This is where my embellishing skills prove useful.
“Lana, I’m sick. You have to come get me,” I say when she answers her phone.
“You were fine this morning. What happened between then and now?”
It’s times like this when I wish I had one of those mothers who hears the words I’m sick and just drops everything to come get their kid—no interrogations, no need to make up a lie.
“I guess I must have picked up something. This girl in PE just came back to school after having mono. Maybe I . . .”
“Mono?” she says, sounding worried. “Seems like the school should have told the parents there was a student there with mono.”
Caller, you’re a winner. But just in case she hasn’t fully bought it, I add some insurance.
“I’m at the coffeehouse near my bus stop. While I was walking to the stop, I had to puke in someone’s yard, so I was afraid to get on the bus and get sick on whoever sits next to me.”
“All right, give me twenty minutes.”
It’s hard to fool a detective, and I only manage to half the time, but that still says something about my special talent for storytelling. But I have to tell Lana the rest of this story in person and away from Langdon Prep because she will absolutely lose it when she hears I’m about to become a B and E suspect.
As soon as I get in the car, Lana slaps her hand against my forehead.
“You don’t have a fever. It must not be the flu. Does it feel like a cold?”
“Yeah, I think it’s a cold.” I have to keep the lie going until we get home because we’re only a mile from campus and if I tell her everyone at Langdon is fingering me for the burglary, she’ll go right back up there and turn Langdon inside out. That’s the last thing I need right now. But by the time we reach home, she’s onto me.
“So what’s really going on, Chanti? I was in the middle of a stakeout.”
“Soon you might be trying to solve a case a little closer to home,” I say, trying to make light of it, but Lana’s not smiling.
“Please tell me you haven’t gotten yourself into some new mess. That’s why I sent you to that school, to keep you out of trouble. But you always seem to find it.”
“Trouble finds me.”
“Tell me what’s going on.”
I relay what little I know, which is my impending arrest for a crime I didn’t commit, since I don’t have any details of Friday night past the point of seeing Bethanie’s taillights fade in the distance. Lana listens intently, but doesn’t look nearly as distressed as I’d expected.

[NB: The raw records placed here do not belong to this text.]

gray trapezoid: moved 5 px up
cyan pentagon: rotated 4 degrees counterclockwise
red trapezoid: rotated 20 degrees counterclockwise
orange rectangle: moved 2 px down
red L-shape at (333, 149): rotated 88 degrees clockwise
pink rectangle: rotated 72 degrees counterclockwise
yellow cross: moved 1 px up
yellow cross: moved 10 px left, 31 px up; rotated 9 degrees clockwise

“So you think you’re going to jail because a girl’s house you’d been to earlier that night was later burglarized, and because of the way kids were looking at you in the hall.”
“Exactly.”
“Chanti, there’s nothing in that story that points to you. If the girls didn’t lock the house before they left—like one girl I know who got our TV and stereo stolen last year—anyone could have gone in there.”
“That’s true.”
“Or it could have been some other girl at the party, for that matter. Even that girl you went to the party with.”
“Bethanie? No way. She’s my friend.”
“You claim she tricked you into going to a party she knew you’d never want to attend. Doesn’t sound like much of a friend to me.”

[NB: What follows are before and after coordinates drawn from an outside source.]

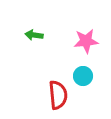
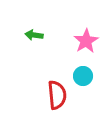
pink star: rotated 25 degrees counterclockwise
red semicircle: moved 1 px left
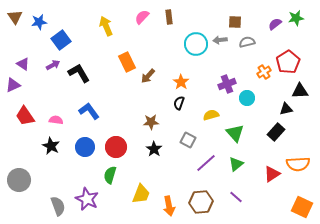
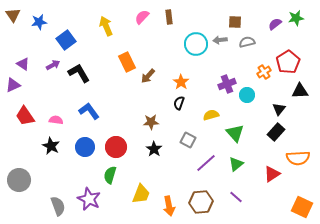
brown triangle at (15, 17): moved 2 px left, 2 px up
blue square at (61, 40): moved 5 px right
cyan circle at (247, 98): moved 3 px up
black triangle at (286, 109): moved 7 px left; rotated 40 degrees counterclockwise
orange semicircle at (298, 164): moved 6 px up
purple star at (87, 199): moved 2 px right
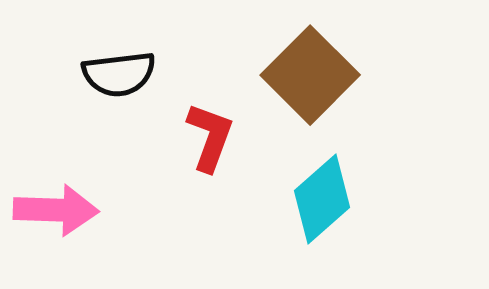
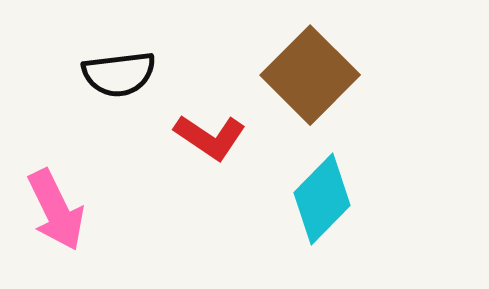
red L-shape: rotated 104 degrees clockwise
cyan diamond: rotated 4 degrees counterclockwise
pink arrow: rotated 62 degrees clockwise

I can’t see any way Bethanie could be involved in this. She rescued me after I wrecked that birdfeeder and tried to cover for me by giving Smythe that pen she bought. I’ve only known her a short time and she did ditch me so no one would think she was involved with the burglary, but I know she wouldn’t set me up like this. Then I remember what she said in hall this morning: “You used to be my girl. . . .” Not to mention I really have no idea who Bethanie is after she revealed her Dirty South persona.

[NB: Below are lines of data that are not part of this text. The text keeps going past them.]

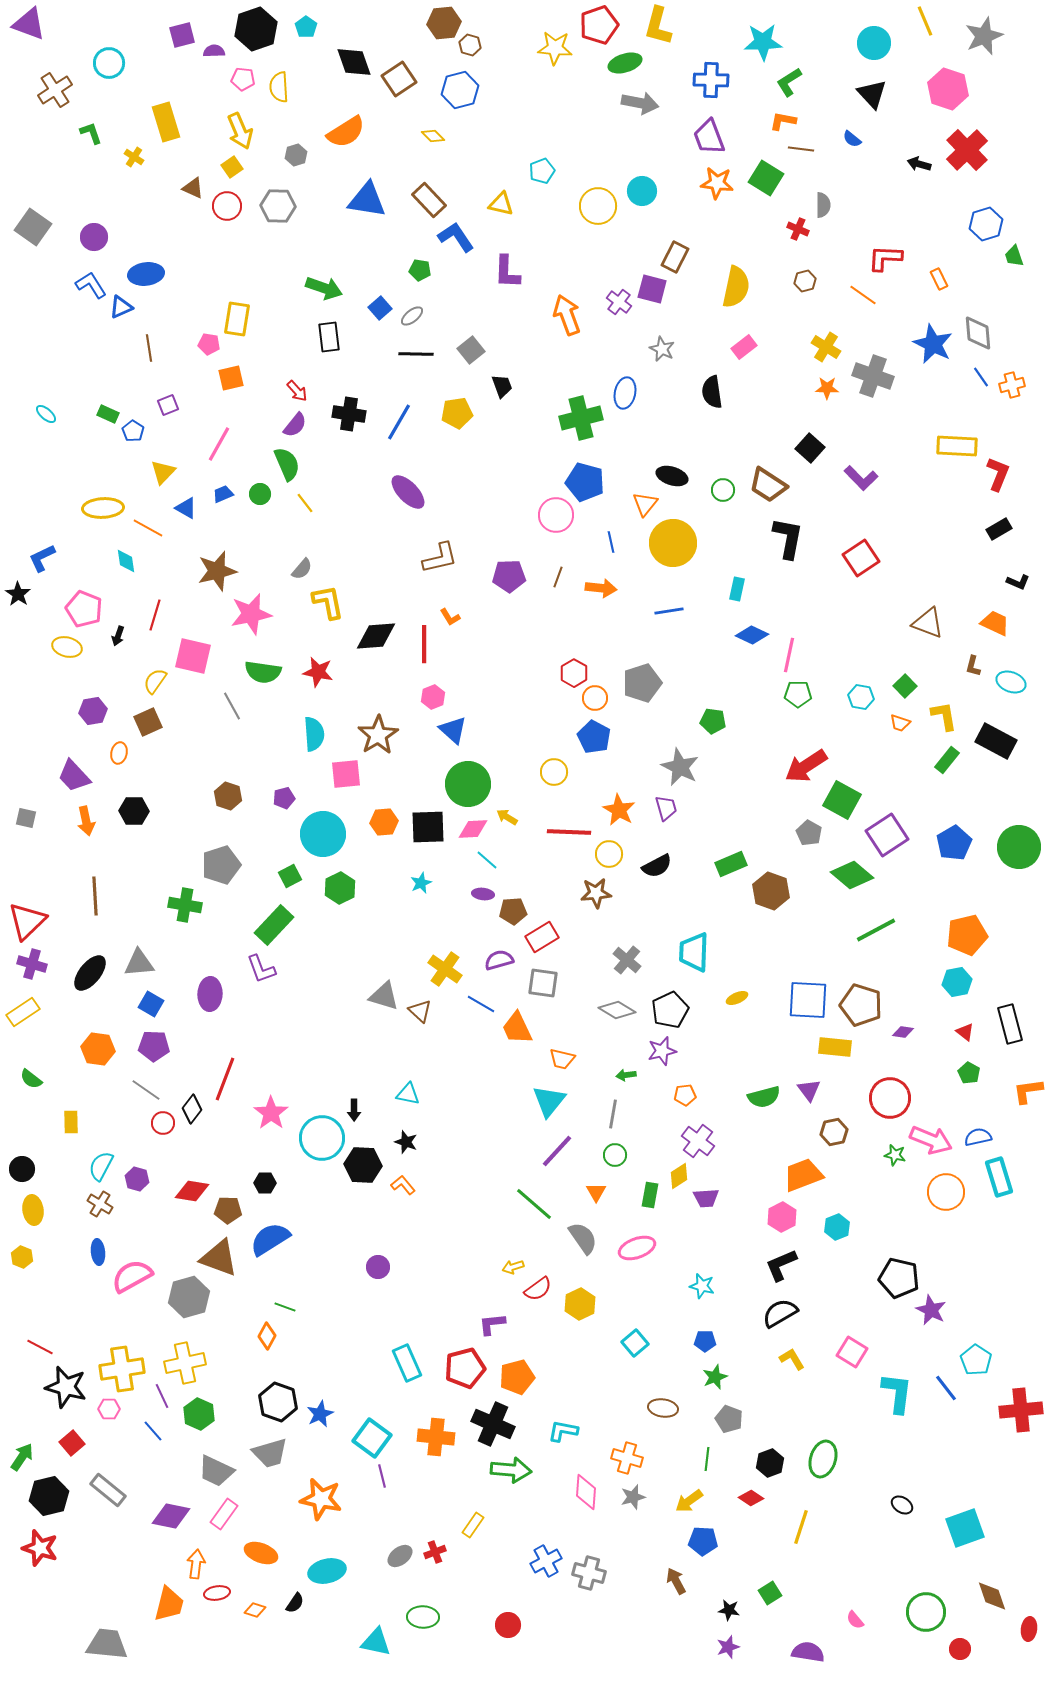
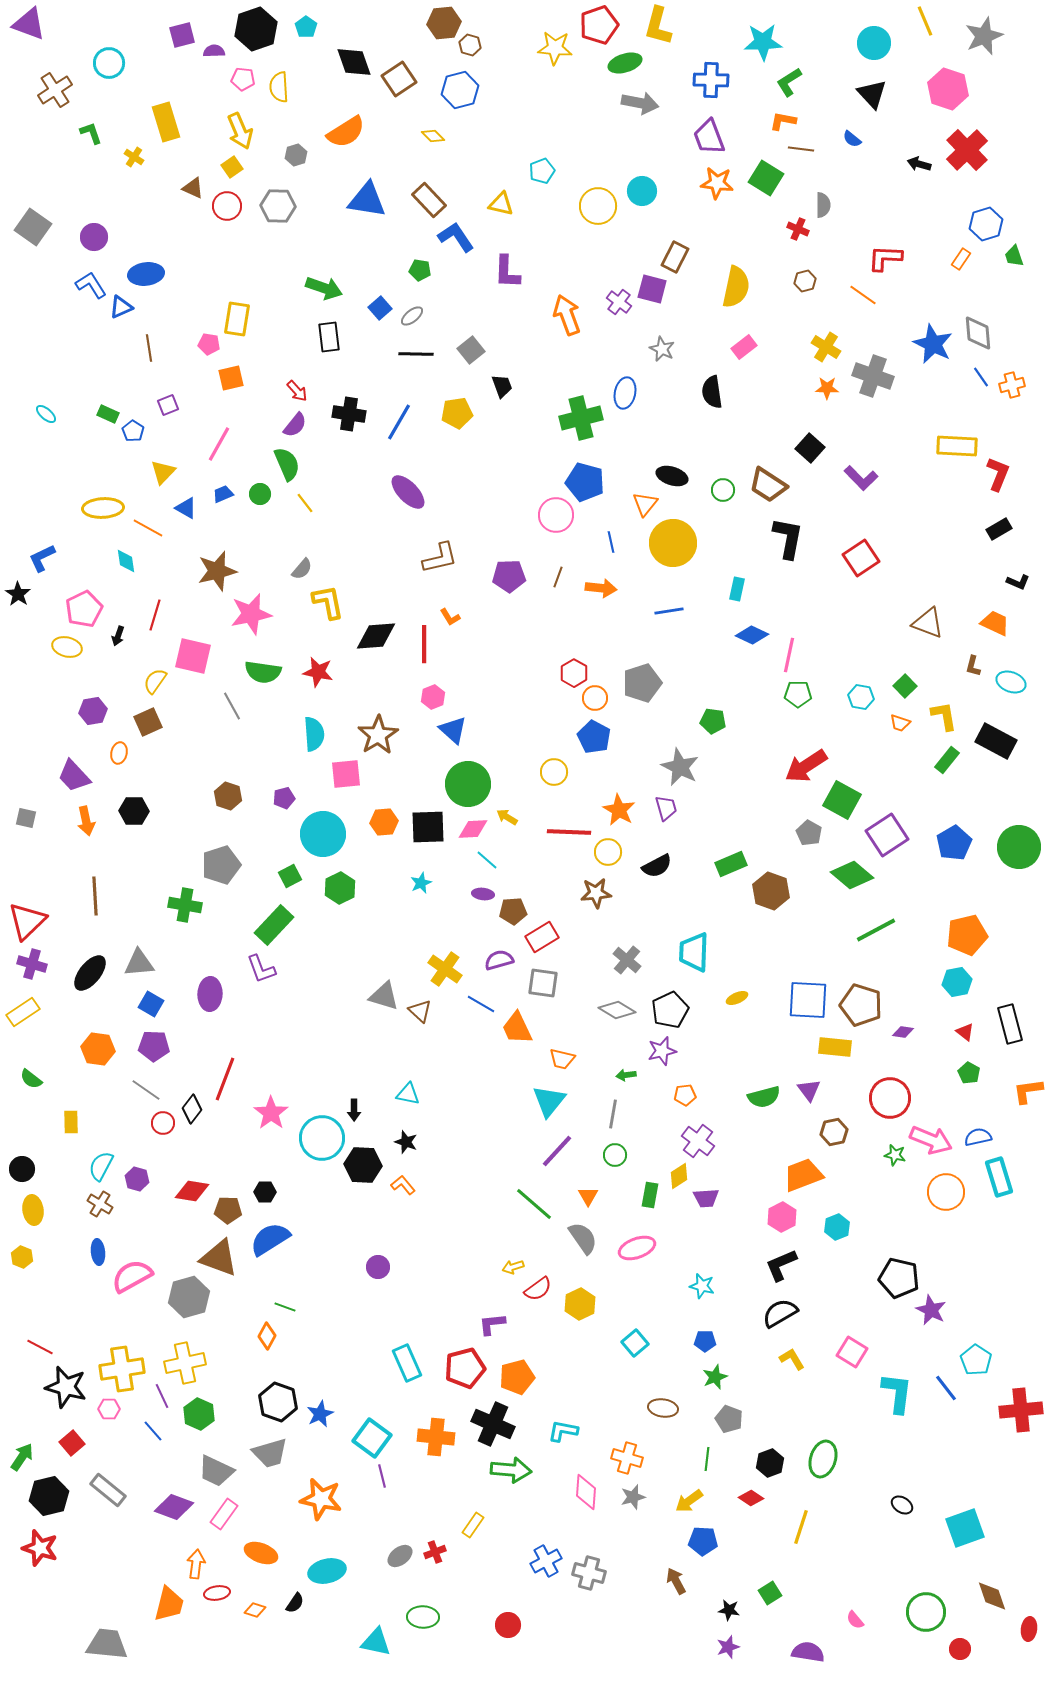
orange rectangle at (939, 279): moved 22 px right, 20 px up; rotated 60 degrees clockwise
pink pentagon at (84, 609): rotated 24 degrees clockwise
yellow circle at (609, 854): moved 1 px left, 2 px up
black hexagon at (265, 1183): moved 9 px down
orange triangle at (596, 1192): moved 8 px left, 4 px down
purple diamond at (171, 1516): moved 3 px right, 9 px up; rotated 9 degrees clockwise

“But how?” I ask, a little more open to the idea that I truly may have been betrayed.
“Unless they pulled in there with a moving van and took everything, an inside job would be easy. If there were only a couple of small things missing, it could be anyone who was there that night. What was taken? Were there signs of forced entry?”
“I never found out all that. I just got out of there. Those kids were persecuting me with their eyes.”
“Oh, the drama,” Lana says, sounding tired. “You’re not going to jail, but you are going back to school. And I need to get back to my stakeout.”
Suddenly I feel the need to defend myself, even with Lana, because when she lays it all out like she has, there really is no case against me. Well, at least not based solely on the alleged burglary at Annette’s house.
“Something’s going on, Mom, and I know when you break it down the way you just did it doesn’t sound like it. But there’s other stuff happening.”
“What other stuff? That business with the thefts around school? The teacher did it, right?”
“That’s another thing,” I say, remembering Smythe’s warning. Ms. Reeves confessed to the thefts, but not all of them.
“They can’t tie those thefts to you,” she said, sounding like a cop when I wish she’d sound more like a mother.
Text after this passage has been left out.